Goodness-of-fit Testing in Linear Regression Models

TL;DR

This paper introduces permutation-based methods for goodness-of-fit testing in linear regression, providing consistent and accurate size control in small samples with non-normal errors, outperforming existing asymptotic approaches.

Contribution

It proposes a novel permutation-based approach for model checking in linear regression that is valid for small samples and non-normal errors, improving upon existing methods.

Findings

Permutation tests attain correct size with small samples.

Proposed tests are robust to non-normal errors.

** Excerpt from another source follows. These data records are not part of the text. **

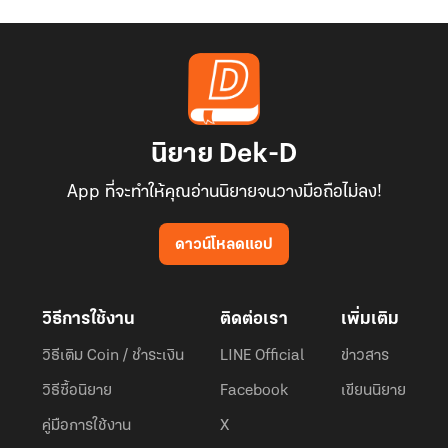
e-
book)
นิยาย Dek-D
App ที่จะทำให้คุณอ่านนิยายจนวางมือถือไม่ลง!
ดาวน์โหลดแอป
วิธีการใช้งาน
ติดต่อเรา
เพิ่มเติม
วิธีเติม Coin / ชำระเงิน
LINE Official
ข่าวสาร
วิธีซื้อนิยาย
Facebook
เขียนนิยาย
คู่มือการใช้งาน
X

Method performs as well as existing tests in power.

Abstract

Model checking plays an important role in linear regression as model misspecification seriously affects the validity and efficiency of regression analysis. In practice, model checking is often performed by subjectively evaluating the plot of the model's residuals. This approach is objectified by constructing a random process from the model's residuals, however due to a very complex covariance function obtaining the exact distribution of the test statistic is intractable. Several solutions to overcome this have been proposed, however the simulation and bootstrap based approaches are only asymptotically valid and can, with a limited sample size, yield tests which have inappropriate size. We therefore propose to estimate the null distribution by using permutations. We show, under some mild assumptions, that with homoscedastic random errors this yields consistent tests under the null and the alternative hypotheses. Small sample properties of the proposed tests are studied in an extensive Monte Carlo simulation study, where it is demonstrated that the proposed tests attain correct size, even with strongly non-normal random errors and a very small sample size, while being as powerful as the other available alternatives. The results are also illustrated on some real data examples.